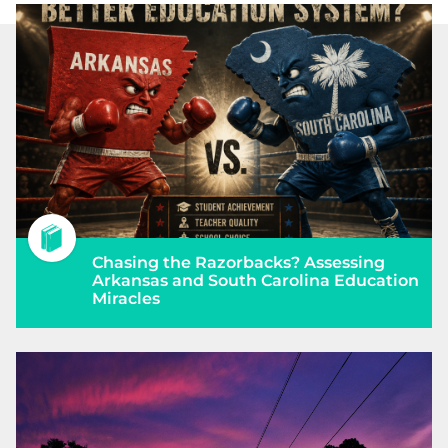
Chasing the Razorbacks? Assessing
Arkansas and South Carolina Education
Miracles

● ● ● ●

▶ _Problem details_:
Transcribe every line of the listing above exactly; skip the pictures.

▶ _Response to this exercise_:
Chasing the Razorbacks? Assessing
Arkansas and South Carolina Education
Miracles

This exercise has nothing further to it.